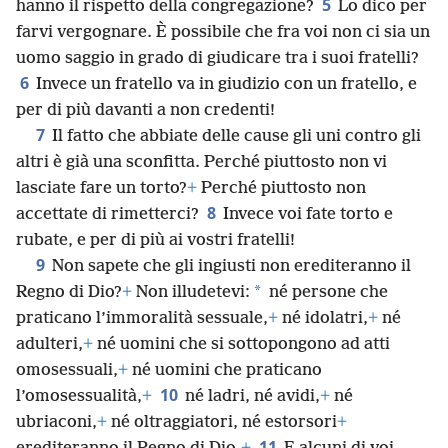
5
hanno il rispetto della congregazione?
Lo dico per
farvi vergognare. È possibile che fra voi non ci sia un
uomo saggio in grado di giudicare tra i suoi fratelli?
6
Invece un fratello va in giudizio con un fratello, e
per di più davanti a non credenti!
7
Il fatto che abbiate delle cause gli uni contro gli
altri è già una sconfitta. Perché piuttosto non vi
lasciate fare un torto?
+
Perché piuttosto non
8
accettate di rimetterci?
Invece voi fate torto e
rubate, e per di più ai vostri fratelli!
9
Non sapete che gli ingiusti non erediteranno il
*
Regno di Dio?
+
Non illudetevi:
né persone che
praticano l’immoralità sessuale,
+
né idolatri,
+
né
adulteri,
+
né uomini che si sottopongono ad atti
omosessuali,
+
né uomini che praticano
10
l’omosessualità,
+
né ladri, né avidi,
+
né
ubriaconi,
+
né oltraggiatori, né estorsori
+
11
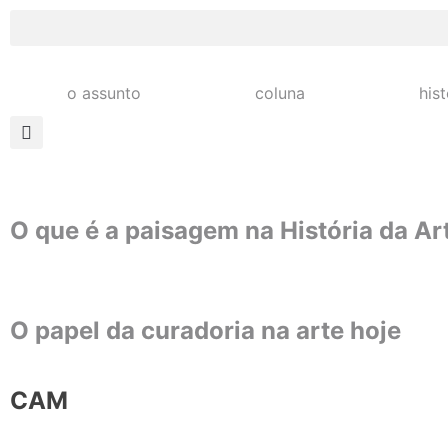
o assunto
coluna
his
O que é a paisagem na História da Ar
O papel da curadoria na arte hoje
CAM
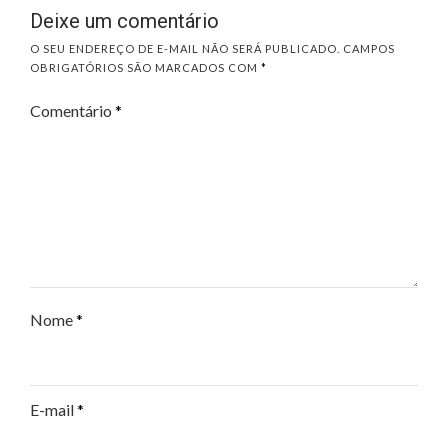
Deixe um comentário
O SEU ENDEREÇO DE E-MAIL NÃO SERÁ PUBLICADO.
CAMPOS
OBRIGATÓRIOS SÃO MARCADOS COM
*
Comentário
*
Nome
*
E-mail
*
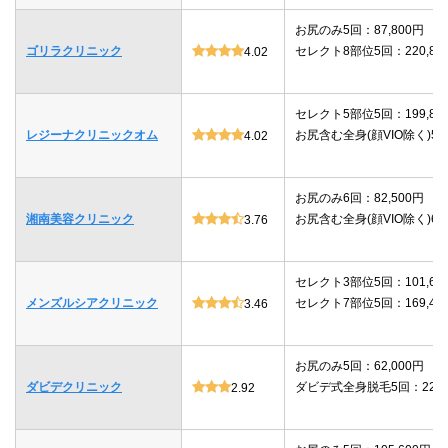
お尻のみ5回：87,800円
ゴリラクリニック
セレクト8部位5回：220,80
4.02
セレクト5部位5回：199,80
レジーナクリニックオム
お尻含む全身(顔VIO除く)5回：
4.02
お尻のみ6回：82,500円
湘南美容クリニック
お尻含む全身(顔VIO除く)6回：
3.76
セレクト3部位5回：101,64
メンズルシアクリニック
セレクト7部位5回：169,40
3.46
お尻のみ5回：62,000円
ダビデクリニック
ダビデ式全身脱毛5回：220,
2.92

※

▸ **To do**
When you retype the listing, keep every line exactly as it is and drop the pictures.

▸ **Response to this exercise**
5
hanno il rispetto della congregazione?
Lo dico per
farvi vergognare. È possibile che fra voi non ci sia un
uomo saggio in grado di giudicare tra i suoi fratelli?
6
Invece un fratello va in giudizio con un fratello, e
per di più davanti a non credenti!
7
Il fatto che abbiate delle cause gli uni contro gli
altri è già una sconfitta. Perché piuttosto non vi
lasciate fare un torto?
+
Perché piuttosto non
8
accettate di rimetterci?
Invece voi fate torto e
rubate, e per di più ai vostri fratelli!
9
Non sapete che gli ingiusti non erediteranno il
*
Regno di Dio?
+
Non illudetevi:
né persone che
praticano l’immoralità sessuale,
+
né idolatri,
+
né
adulteri,
+
né uomini che si sottopongono ad atti
omosessuali,
+
né uomini che praticano
10
l’omosessualità,
+
né ladri, né avidi,
+
né
ubriaconi,
+
né oltraggiatori, né estorsori
+
11
o assunto
coluna
his
O que é a paisagem na História da Ar
O papel da curadoria na arte hoje
CAM
Deixe um comentário
O SEU ENDEREÇO DE E-MAIL NÃO SERÁ PUBLICADO.
CAMPOS
OBRIGATÓRIOS SÃO MARCADOS COM
*
Comentário
*
Nome
*
E-mail
*
お尻のみ5回：87,800円
ゴリラクリニック
セレクト8部位5回：220,80
4.02
セレクト5部位5回：199,80
レジーナクリニックオム
お尻含む全身(顔VIO除く)5回：
4.02
お尻のみ6回：82,500円
湘南美容クリニック
お尻含む全身(顔VIO除く)6回：
3.76
セレクト3部位5回：101,64
メンズルシアクリニック
セレクト7部位5回：169,40
3.46
お尻のみ5回：62,000円
ダビデクリニック
ダビデ式全身脱毛5回：220,
2.92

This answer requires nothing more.